2026-06-06 –, Doddington Forum
Adopting a streaming architecture as a Python developer often means abandoning the tools and abstractions you know: DataFrames, batch processing, familiar data workflows, in favour of an entirely different mental model. After ten years of tackling this problem across multiple companies, I've learned it doesn't have to be that way.
In this talk, I'll show how to treat Kafka not as a stream of individual messages but as a source of micro-batches, and how to deserialize those messages, whether JSON or Protobuf, into Arrow-backed DataFrames. The result: your processing code looks the same whether the data comes from a Parquet file or a Kafka topic.
No heavy framework required. Using confluent-kafka and Apache Arrow, I'll walk through how to build this from the ground up, so you understand every layer of the stack.
The talk opens with a concrete example of stream processing. We have data flowing in, and a clear task to perform on it. No theory, no definitions, just a practical scenario the audience can immediately relate to.

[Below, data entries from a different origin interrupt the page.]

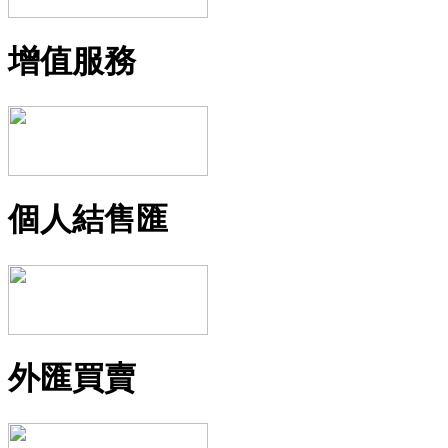
增值服務
個人結售匯
外匯買賣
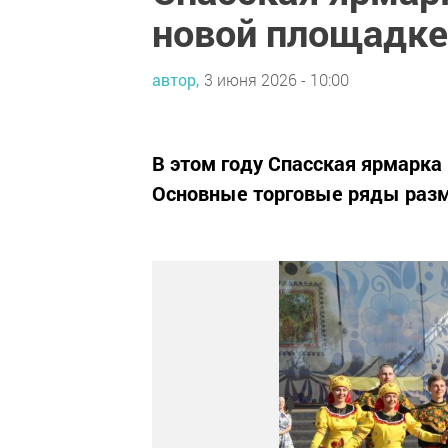
новой площадке
автор,
3 июня 2026 - 10:00
В этом году Спасская ярмарка
Основные торговые ряды разме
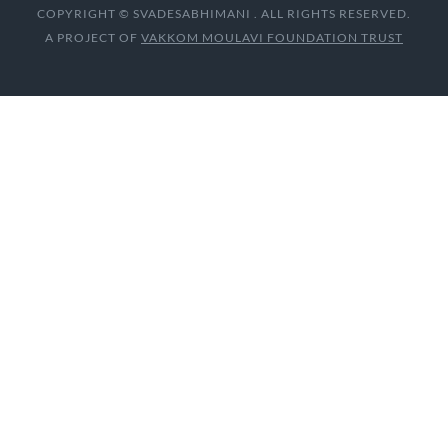
COPYRIGHT © SVADESABHIMANI . ALL RIGHTS RESERVED.
A PROJECT OF
VAKKOM MOULAVI FOUNDATION TRUST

From there, we step back and look at how Kafka works. Topics, consumers, partitions, message formats. Just enough to understand the architecture behind the example, and to appreciate why Kafka has become the standard backbone for streaming systems.
Then comes the friction. When you consume from Kafka, you get one message at a time. Each message is serialized as JSON or Protobuf. If you're a Python developer used to working with DataFrames, this feels like going back to writing for loops over rows. We'll look at what the naive approach looks like in code, and why it quickly becomes painful as processing logic gets more complex.
With the problem clearly felt, we introduce the solution: treating Kafka not as a stream of individual messages but as a source of micro-batches, and deserializing those batches directly into Arrow-backed DataFrames using confluent-kafka and Apache Arrow. The processing code that follows looks identical to what you'd write against a Parquet file. We'll see both versions side by side to make this concrete.
We close with lessons learned from applying this pattern in production over ten years. What breaks, what surprises you, and what trade-offs you should be aware of before adopting this approach in your own systems.
The talk assumes familiarity with Python and basic data processing with DataFrames. No prior knowledge of Kafka or streaming is required.
A seasoned software engineer, working in both batch and real time, data intensive, python application.